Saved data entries
####

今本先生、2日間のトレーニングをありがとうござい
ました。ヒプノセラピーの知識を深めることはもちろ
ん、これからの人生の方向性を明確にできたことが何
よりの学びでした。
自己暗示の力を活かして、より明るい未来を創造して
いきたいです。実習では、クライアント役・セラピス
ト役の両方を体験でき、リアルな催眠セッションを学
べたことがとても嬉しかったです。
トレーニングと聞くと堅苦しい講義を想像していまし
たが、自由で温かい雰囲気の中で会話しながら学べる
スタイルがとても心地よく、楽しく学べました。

####

## What is needed
The expected output is an exact copy of all the records above.

## Reply to the task
今本先生、2日間のトレーニングをありがとうござい
ました。ヒプノセラピーの知識を深めることはもちろ
ん、これからの人生の方向性を明確にできたことが何
よりの学びでした。
自己暗示の力を活かして、より明るい未来を創造して
いきたいです。実習では、クライアント役・セラピス
ト役の両方を体験でき、リアルな催眠セッションを学
べたことがとても嬉しかったです。
トレーニングと聞くと堅苦しい講義を想像していまし
たが、自由で温かい雰囲気の中で会話しながら学べる
スタイルがとても心地よく、楽しく学べました。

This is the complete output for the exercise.